У спутницы же его, напротив, как будто еще поднялось настроение. Последний раз он увидел ее смеющееся лицо, полуприкрытое муфтой, когда она обернулась к нему уже в санях, уносивших ее от вокзала.

Это было удачное знакомство. Новая служба его начиналась под знаком удачи, решил Лемке.

…Женщина ехала в санях, огибая сопку с редкими соснами. Снег знакомо скрипел под полозьями.

У аптеки Перемянкина женщина приказала извозчику остановиться и сама взяла из саней чемодан. Она позвонила, когда извозчик повернул прочь от дома.

Открыла горничная в белом переднике и наколке. Горничная была новая, с облегчением отметила приезжая. «Сам» оказался дома, гостье помогли раздеться и ввели в знакомую ей гостиную. Приезжая сидела, ожидая, в напряженной позе, курила, часто и глубоко затягиваясь.

Перемянкин быстро вошел, почти вбежал в комнату. Борода его была не подстрижена, пенсне как-то боком сидело на переносице, воротничок несвеж.

Увидев гостью, он побледнел, потом покраснел, раскинув широко руки, показал, что он рад, очень рад.
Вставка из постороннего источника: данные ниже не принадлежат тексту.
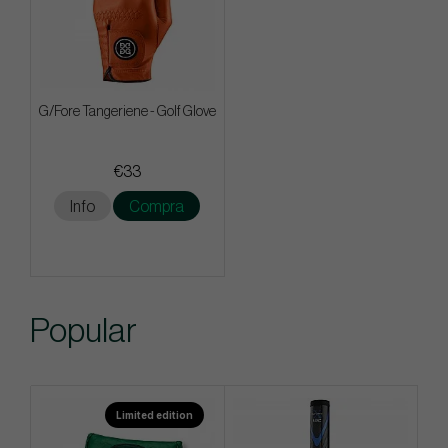
G/Fore Tangeriene - Golf Glove
€33
Info
Compra
Popular
Limited edition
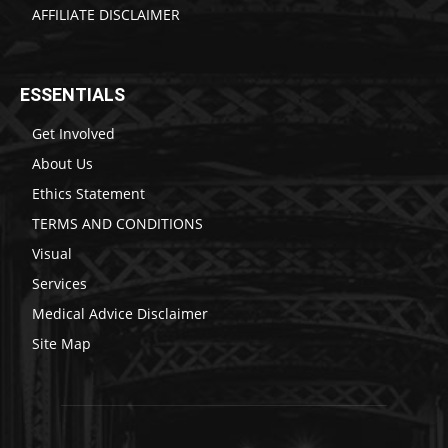
AFFILIATE DISCLAIMER
ESSENTIALS
Get Involved
About Us
Ethics Statement
TERMS AND CONDITIONS
Visual
Services
Medical Advice Disclaimer
Site Map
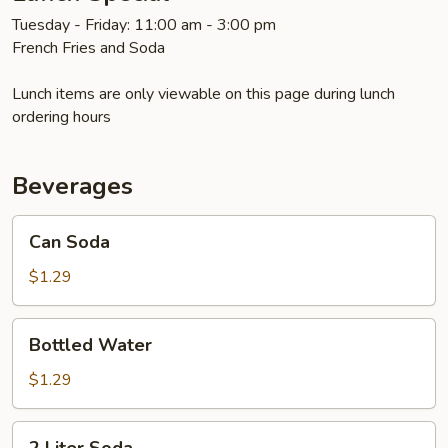
Tuesday - Friday: 11:00 am - 3:00 pm
French Fries and Soda
Lunch items are only viewable on this page during lunch
ordering hours
Beverages
Can
Can Soda
Soda
$1.29
Bottled
Bottled Water
Water
$1.29
2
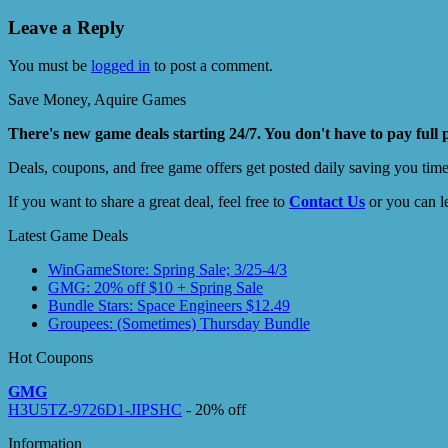
Leave a Reply
You must be
logged in
to post a comment.
Save Money, Aquire Games
There's new game deals starting 24/7. You don't have to pay full 
Deals, coupons, and free game offers get posted daily saving you tim
If you want to share a great deal, feel free to
Contact Us
or you can l
Latest Game Deals
WinGameStore: Spring Sale; 3/25-4/3
GMG: 20% off $10 + Spring Sale
Bundle Stars: Space Engineers $12.49
Groupees: (Sometimes) Thursday Bundle
Hot Coupons
GMG
H3U5TZ-9726D1-JIPSHC
- 20% off
Information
Поцеловал руку приезжей и вдруг расчувствовался.

— Бог мой, вы неузнаваемы! Подумать только, что я знал вас такой вот, — Перемянкин показал низко от полу. — Как будет счастлив ваш отец!

— Он не должен знать о моем приезде, — быстро сказала женщина.
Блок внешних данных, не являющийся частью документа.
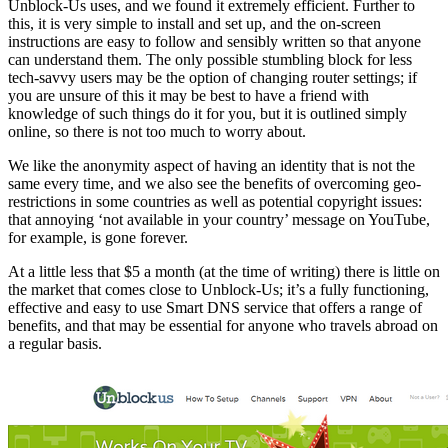
Unblock-Us uses, and we found it extremely efficient. Further to
this, it is very simple to install and set up, and the on-screen
instructions are easy to follow and sensibly written so that anyone
can understand them. The only possible stumbling block for less
tech-savvy users may be the option of changing router settings; if
you are unsure of this it may be best to have a friend with
knowledge of such things do it for you, but it is outlined simply
online, so there is not too much to worry about.
We like the anonymity aspect of having an identity that is not the
same every time, and we also see the benefits of overcoming geo-
restrictions in some countries as well as potential copyright issues:
that annoying ‘not available in your country’ message on YouTube,
for example, is gone forever.
At a little less that $5 a month (at the time of writing) there is little on
the market that comes close to Unblock-Us; it’s a fully functioning,
effective and easy to use Smart DNS service that offers a range of
benefits, and that may be essential for anyone who travels abroad on
a regular basis.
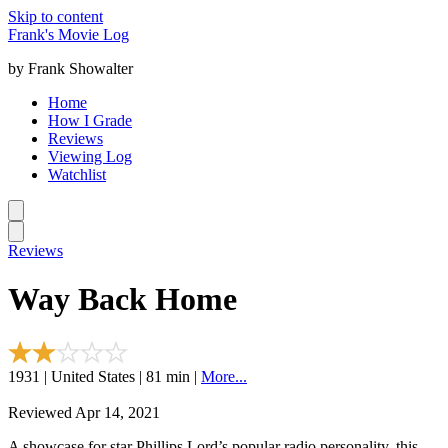
Skip to content
Frank's Movie Log
by Frank Showalter
Home
How I Grade
Reviews
Viewing Log
Watchlist
Reviews
Way Back Home
1931 | United States | 81 min |
More...
Reviewed Apr 14, 2021
A showcase for star Phillips Lord’s popular radio personality, this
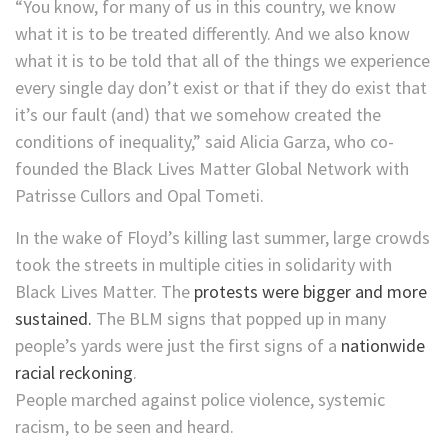
“You know, for many of us in this country, we know
what it is to be treated differently. And we also know
what it is to be told that all of the things we experience
every single day don’t exist or that if they do exist that
it’s our fault (and) that we somehow created the
conditions of inequality,” said Alicia Garza, who co-
founded the Black Lives Matter Global Network with
Patrisse Cullors and Opal Tometi.
In the wake of Floyd’s killing last summer, large crowds
took the streets in multiple cities in solidarity with
Black Lives Matter. The
protests were bigger and more
sustained.
The BLM signs that popped up in many
people’s yards were just the first signs of a
nationwide
racial reckoning
.
People marched against police violence, systemic
racism, to be seen and heard.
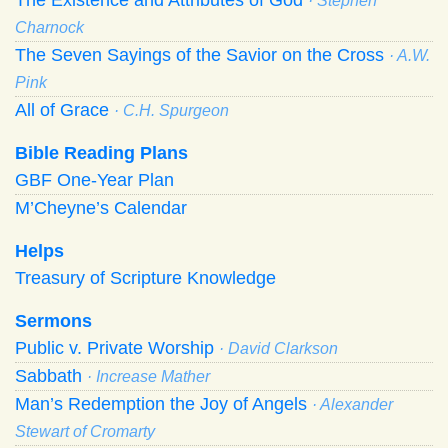
· Stephen
Charnock
The Seven Sayings of the Savior on the Cross
· A.W.
Pink
All of Grace
· C.H. Spurgeon
Bible Reading Plans
GBF One-Year Plan
M’Cheyne’s Calendar
Helps
Treasury of Scripture Knowledge
Sermons
Public v. Private Worship
· David Clarkson
Sabbath
· Increase Mather
Man’s Redemption the Joy of Angels
· Alexander
Stewart of Cromarty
Эти слова отрезвили Перемянкина, и он стал торопливо говорить. Казалось, все, что сейчас плавно и гладко лилось с его языка, было подготовлено давно, именно на этот случай ее появления.
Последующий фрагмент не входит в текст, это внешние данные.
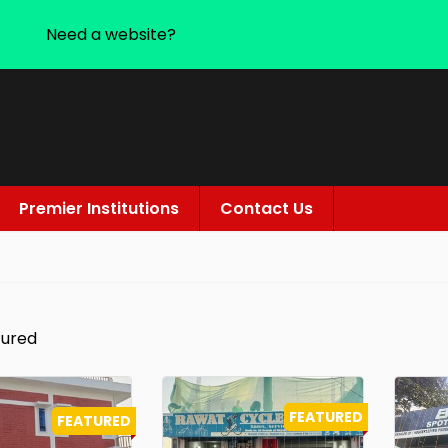
Need a website?
Premier Institutions
Contact Us
tured
FEATURED
FEATURED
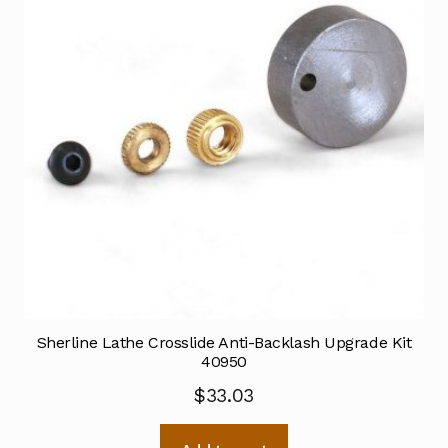
Sherline Lathe Crosslide Anti-Backlash Upgrade Kit
40950
$
33.03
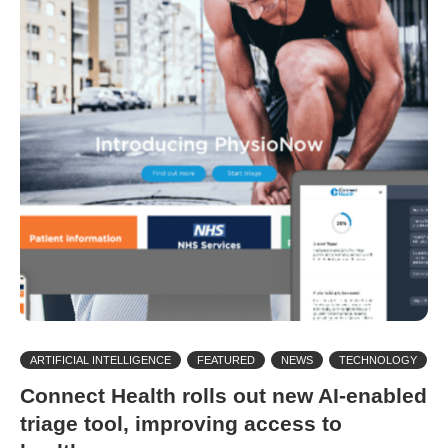
ARTIFICIAL INTELLIGENCE
FEATURED
NEWS
TECHNOLOGY
Connect Health rolls out new AI-enabled
triage tool, improving access to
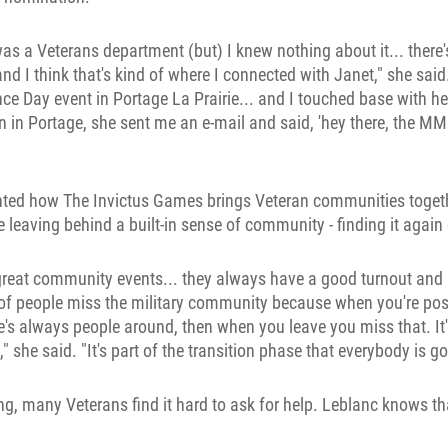
was a Veterans department (but) I knew nothing about it... there
d I think that's kind of where I connected with Janet," she said.
Day event in Portage La Prairie... and I touched base with her
 in in Portage, she sent me an e-mail and said, 'hey there, the MM
ghted how The Invictus Games brings Veteran communities togeth
ke leaving behind a built-in sense of community - finding it agai
y great community events... they always have a good turnout and
 of people miss the military community because when you're po
re's always people around, then when you leave you miss that. It'
" she said. "It's part of the transition phase that everybody is g
ing, many Veterans find it hard to ask for help. Leblanc knows th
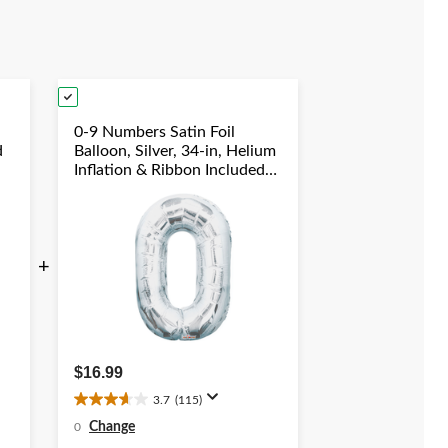
views
reviews
0-9 Numbers Satin Foil
d
Balloon, Silver, 34-in, Helium
Inflation & Ribbon Included
duation/New
for
Birthday/Graduation/New
Year's Eve/Anniversary
+
$16.99
3.7
(115)
3.7
out
Change
0
of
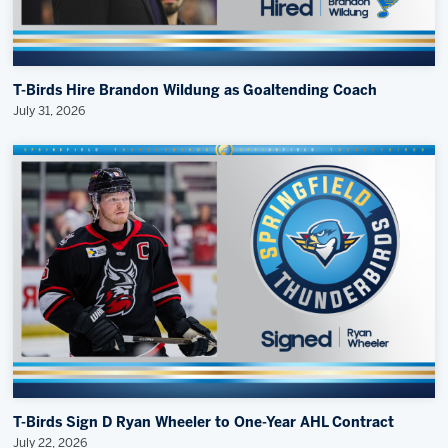
T-Birds Hire Brandon Wildung as Goaltending Coach
July 31, 2026
T-Birds Sign D Ryan Wheeler to One-Year AHL Contract
July 22, 2026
— Фанни, душенька, — говорил он, слегка задыхаясь, — я в тяжелом положении. Каждая минута вашего пребывания в моем доме несет вам угрозу. Именно вам. Поверьте, я не думаю о себе. Представьте, составлен список пособников революции, и в нем значусь я. Указано даже, какие суммы, когда жертвовал на революцию. За большие, очень большие деньги мы выкупили этот список, уничтожили. Но кто может поручиться? Не обессудьте, голубушка… Такое время…

Женщина уже не слушала. Она что-то обдумывала. Перебив хозяина, спросила:

— Вы можете послать за извозчиком? У меня тяжелый чемодан.

— Да, разумеется. Впрочем, лучше я сам. Теперь нет уверенности даже в прислуге. Я сию минуту.

Стоя у окна, она видела, как Перемянкин в длинной шубе и бобровой шапке рысцой бежал по улице.

Через четверть часа она сняла номер в гостинице Зензинова, предъявив паспорт на имя Полины Герасимовны Тиуновой.